* Stored records
[Start of section]

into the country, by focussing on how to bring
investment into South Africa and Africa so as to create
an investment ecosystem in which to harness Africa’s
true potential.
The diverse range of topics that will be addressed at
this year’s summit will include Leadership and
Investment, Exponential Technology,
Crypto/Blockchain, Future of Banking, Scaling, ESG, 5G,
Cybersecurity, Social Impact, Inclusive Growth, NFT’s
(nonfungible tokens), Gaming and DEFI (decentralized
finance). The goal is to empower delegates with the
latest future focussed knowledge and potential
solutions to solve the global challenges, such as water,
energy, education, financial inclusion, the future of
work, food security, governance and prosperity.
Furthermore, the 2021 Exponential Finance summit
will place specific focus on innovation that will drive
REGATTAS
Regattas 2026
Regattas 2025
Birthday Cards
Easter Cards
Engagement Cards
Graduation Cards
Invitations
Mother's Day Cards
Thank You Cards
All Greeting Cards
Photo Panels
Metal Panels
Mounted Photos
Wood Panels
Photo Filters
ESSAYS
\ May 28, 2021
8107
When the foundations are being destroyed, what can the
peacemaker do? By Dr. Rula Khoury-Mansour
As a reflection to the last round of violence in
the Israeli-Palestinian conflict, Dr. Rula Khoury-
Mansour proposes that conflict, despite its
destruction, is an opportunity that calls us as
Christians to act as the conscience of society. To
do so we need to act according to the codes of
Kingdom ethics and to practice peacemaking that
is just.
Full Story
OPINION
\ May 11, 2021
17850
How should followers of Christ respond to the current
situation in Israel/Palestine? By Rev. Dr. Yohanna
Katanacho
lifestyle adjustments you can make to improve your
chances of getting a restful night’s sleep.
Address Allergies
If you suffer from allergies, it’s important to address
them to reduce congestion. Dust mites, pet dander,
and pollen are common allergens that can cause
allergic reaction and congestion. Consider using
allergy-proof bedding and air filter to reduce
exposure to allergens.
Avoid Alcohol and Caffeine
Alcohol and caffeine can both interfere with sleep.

[End of section]

* TASK INSTRUCTIONS
When transcribing the data, keep every line exactly as it is.

* ANSWER SECTION
into the country, by focussing on how to bring
investment into South Africa and Africa so as to create
an investment ecosystem in which to harness Africa’s
true potential.
The diverse range of topics that will be addressed at
this year’s summit will include Leadership and
Investment, Exponential Technology,
Crypto/Blockchain, Future of Banking, Scaling, ESG, 5G,
Cybersecurity, Social Impact, Inclusive Growth, NFT’s
(nonfungible tokens), Gaming and DEFI (decentralized
finance). The goal is to empower delegates with the
latest future focussed knowledge and potential
solutions to solve the global challenges, such as water,
energy, education, financial inclusion, the future of
work, food security, governance and prosperity.
Furthermore, the 2021 Exponential Finance summit
will place specific focus on innovation that will drive
REGATTAS
Regattas 2026
Regattas 2025
Birthday Cards
Easter Cards
Engagement Cards
Graduation Cards
Invitations
Mother's Day Cards
Thank You Cards
All Greeting Cards
Photo Panels
Metal Panels
Mounted Photos
Wood Panels
Photo Filters
ESSAYS
\ May 28, 2021
8107
When the foundations are being destroyed, what can the
peacemaker do? By Dr. Rula Khoury-Mansour
As a reflection to the last round of violence in
the Israeli-Palestinian conflict, Dr. Rula Khoury-
Mansour proposes that conflict, despite its
destruction, is an opportunity that calls us as
Christians to act as the conscience of society. To
do so we need to act according to the codes of
Kingdom ethics and to practice peacemaking that
is just.
Full Story
OPINION
\ May 11, 2021
17850
How should followers of Christ respond to the current
situation in Israel/Palestine? By Rev. Dr. Yohanna
Katanacho
lifestyle adjustments you can make to improve your
chances of getting a restful night’s sleep.
Address Allergies
If you suffer from allergies, it’s important to address
them to reduce congestion. Dust mites, pet dander,
and pollen are common allergens that can cause
allergic reaction and congestion. Consider using
allergy-proof bedding and air filter to reduce
exposure to allergens.
Avoid Alcohol and Caffeine
Alcohol and caffeine can both interfere with sleep.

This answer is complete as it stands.